Разговаривая, она раздевала меня, и когда сняла все, кроме повязок, то стала меня умывать, очень легко и ловко. Умывание меня очень освежило. Голова моя была забинтована, но она обмыла везде вокруг бинта.
— Где вы получили ранение?
— На Изонцо, к северу от Плавы.
— Где это?
— К северу от Гориции.
Я видел, что все эти названия ничего не говорят ей.
— Вам очень больно?
Она вложила мне градусник в рот.
— Итальянцы ставят под мышку, — сказал я.
— Не разговаривайте.
Вынув градусник, она посмотрела температуру и сейчас же стряхнула.
— Какая температура?
— Вам не полагается знать.
— Скажите какая.
— Почти нормальная.
— У меня никогда не поднимается температура. А ведь мои ноги набиты старым железом.
— То есть как это?
— Там и осколки мины, и старые гвозди, и пружины от матраца, и всякий хлам.
Она покачала головой и улыбнулась.
— Если б у вас было в ноге хоть одно постороннее тело, оно дало бы воспаление и у вас поднялась бы температура.
— А вот посмотрим, — сказал я, — увидим, что извлекут при операции.
Она вышла из комнаты и возвратилась вместе с пожилой сестрой, которая дежурила ночью. Вдвоем они постелили мне простыни, не поднимая меня. Это было ново для меня и очень ловко проделано.
— Кто заведует госпиталем?
— Мисс Ван-Кампен.
— Сколько тут сестер?
— Только мы две.
— А больше не будет?
— Должны приехать еще.
— А когда?
— Не знаю. Нельзя больному быть таким любопытным.
— Я не больной, — сказал я. — Я раненый.
Они покончили с постелью, и я лежал теперь на свежей, чистой простыне, укрытый другой такой же. Миссис Уокер вышла и возвратилась с пижамой в руках. Они натянули ее на меня, и я почувствовал себя одетым и очень чистым.

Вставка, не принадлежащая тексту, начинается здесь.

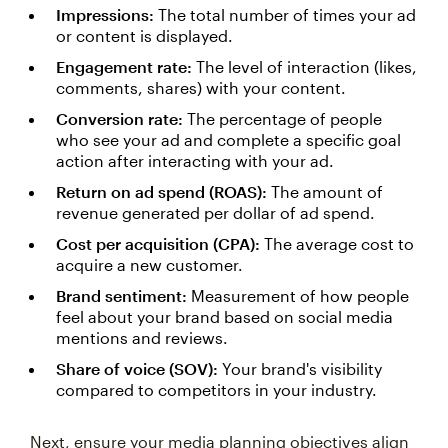
Impressions:
The total number of times your ad
or content is displayed.
Engagement rate:
The level of interaction (likes,
comments, shares) with your content.
Conversion rate:
The percentage of people
who see your ad and complete a specific goal
action after interacting with your ad.
Return on ad spend (ROAS):
The amount of
revenue generated per dollar of ad spend.
Cost per acquisition (CPA):
The average cost to
acquire a new customer.
Brand sentiment:
Measurement of how people
feel about your brand based on social media
mentions and reviews.
Share of voice (SOV):
Your brand's visibility
compared to competitors in your industry.
Next, ensure your media planning objectives align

— Вы страшно любезны, — сказал я. Сестра, которую звали мисс Гэйдж, усмехнулась. — Я хотел бы попросить стакан воды.
— Пожалуйста. А потом можно в позавтракать.
— Я не хочу завтракать. Если можно, я попросил бы открыть ставни.

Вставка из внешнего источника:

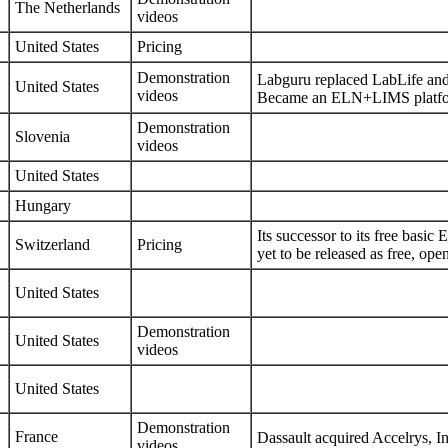
The Netherlands
videos
United States
Pricing
Demonstration
Labguru replaced LabLife a
United States
videos
Became an ELN+LIMS platfor
Demonstration
Slovenia
videos
United States
Hungary
Its successor to its free bas
Switzerland
Pricing
yet to be released as free, ope
United States
Demonstration
United States
videos
United States
Demonstration
France
Dassault acquired
Accelrys, In
videos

В комнате был полумрак, и когда ставни раскрыли, ее наполнил яркий солнечный свет, и я увидел балкон и за ним черепицы крыш и дымовые трубы. Я посмотрел поверх черепичных крыш и увидел белые облака и очень синее небо.
— Вы не знаете, когда должны приехать остальные сестры?
— А что? Разве вы недовольны нашим уходом?
— Вы очень любезны.
— Может быть, вам нужен подсов?
— Пожалуй.
Они приподняли меня и поддержали, но это оказалось бесполезным. Потом я лежал и глядел в открытую дверь на балкой.
— Когда доктор должен прийти?
— Как только вернется. Мы звонили по телефону на Комо, чтобы он приехал.
— Разве нет других врачей?
— Он наш госпитальный врач.
Мисс Гэйдж принесла графин с водой и стакан. Я выпил три стакана, и потом они обе ушли, и я еще некоторое время смотрел в окно и потом снова заснул. Второй завтрак я съел, а после завтрака ко мне зашла заведующая, мисс Ван-Кампен. Я ей не понравился, и она не понравилась мне. Она была маленького роста, мелочно подозрительная и надутая высокомерием. Она задала мне множество вопросов и, по-видимому, считала почти позором службу в итальянской армии.
— Можно мне получить вина к обеду? — спросил я.
— Только по предписанию врача.
— А до его прихода нельзя?
— Ни в коем случае.
— Вы полагаете, что он все-таки явится?